Wir fragten uns, ob unser Glaube - der in den ersten Jahrhunderten der
islamischen Geschichte so erfolgreich war, einen Kontrapunkt zu den neuen
bedrückenden Ideologie setzten könnte.
Am Anfang des Jahres 1943 erfuhren wir von einem Verein
mit dem Namen "Junge Muslime", der in Sarajevo gegründet worden war.
Von diesen Ideen waren wir so begeistert, daß wir auch in der Herzegowina einen
Zweig dieser Organisation eröffneten.
Nachdem die Kommunisten an die Macht gekommen waren,
mußten wir in den Untergrund gehen.
Es folgten viele Verhaftungen, sogar vier Todesurteile wurden gefällt und
exekutiert.
Im Sommer 1949 wurde die Organisation in ganz Bosnien und
Herzegowina zerschlagen.
Ich selbst war zehn Jahre lang inhaftiert.
Nachdem ich entlassen wurde, habe ich mein Studium
beendet.

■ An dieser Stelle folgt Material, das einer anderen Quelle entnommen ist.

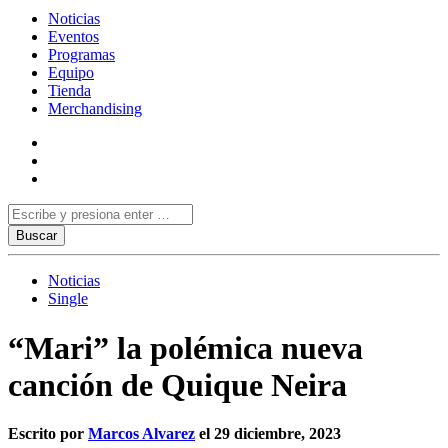
Noticias
Eventos
Programas
Equipo
Tienda
Merchandising
Noticias
Single
“Mari” la polémica nueva
canción de Quique Neira
Escrito por
Marcos Alvarez
el 29 diciembre, 2023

Im Juli 1962 bin ich über die Berge nach Österreich geflohen, wo ich
als politischer Flüchtling anerkannt wurde.
Geblieben ist mir meine Sorge um mein Volk und mein Land im besonderen,
genauso wie meine Sorge um die gesamte islamische Welt.
Freiheit, meine Damen und Herren, ist ein Geschenk das Gott allen Menschen gegeben hat. Doch Menschen haben Menschen versklavt. Menschen peinigen und töteten, und stehlen die Freiheit anderer Menschen.
Alle meine Jugendjahre gingen verloren, ich hatte einen
hohen Preis zu zahlen ich hatte nur meinen Glauben.
Wenn ich manche islamischen Länder heute betrachte, sehe ich, daß ähnliches
auch dort passiert, was mir widerfahren ist. Ich verstand und akzeptierte, daß
das was man mir und meinen Leidensgenossen antat, von einem diktatorischen
kommunistischen System begangen wurde, einem Staat mit dem wir nichts gemeinsames hatten. Aber, daß das gleiche in islamischen
Staaten passiert, ist erschreckend.
Ich habe nicht einmal in meinen wildesten Träumen zu
hoffen gewagt, daß eines Tages der Tag kommen wird, wo ich ein Land namens
Bosnien und Herzegowina sehen werde.
Der einzige Weg für eine Regierung zu bestehen ist, daß es auf sein Volk hört
und seinen Willen berücksichtigt.
Wir sollten aus der Vergangenheit lernen, um das Schlechte zu vermeiden und das Gute zu verbessern wir sollten unsere Augen für eine neue Welt Öffnen, einer Welt voller Haß aber auch Liebe, einer Welt voller Ideen und Gedanken, einer Welt die uns genauso gut oder schlecht behandelt, wie wir sie auch behandeln. Es ist Zeit unsere Herzen zu öffnen und dem Puls der Massen zuzuhören, den oberen Zehntausend, wie auch den Müttern, die keine Nahrung für ihre Kinder haben.
Begrenzte Meinungsäußerung, Inhaftierungs- und Umerziehungslager und die Abschottung von der Außenwelt, habe ich nie gebilligt. Ich habe mir immer gedacht, daß jede neue Generation im Iran mehr Freiheit und Änderungen verlangen wird, sowie einen kritischen Blick auf die vergangenen Ereignisse werfen wird.
Einflüsse aus dem Ausland sind nicht an Staatsgrenzen
aufzuhalten. Wie man mit diesen Einflüssen und den sich daraus ergebenden
Situationen umgeht, läßt sich am Besten in freien und offenen Gesprächen, sei
es im Parlament, auf der Straße oder in Zeitungen und Fernsehsendungen
erörtern.
Der Glaube an den einzigen Schöpfer und Erhalter, vor dem wir einmal Rede und
Antwort stehen müssen, soll unsere Entscheidungen begleiten. Wir haben nicht
nur die Verpflichtung unsere islamische Weltanschauung in uns zu festigen,
sondern auch in unserer Umgebung zu verbreiten.
Ich danke Ihnen für ihre Geduld und möge der gute Geist Imam KHOMEINIS mit uns allen sein.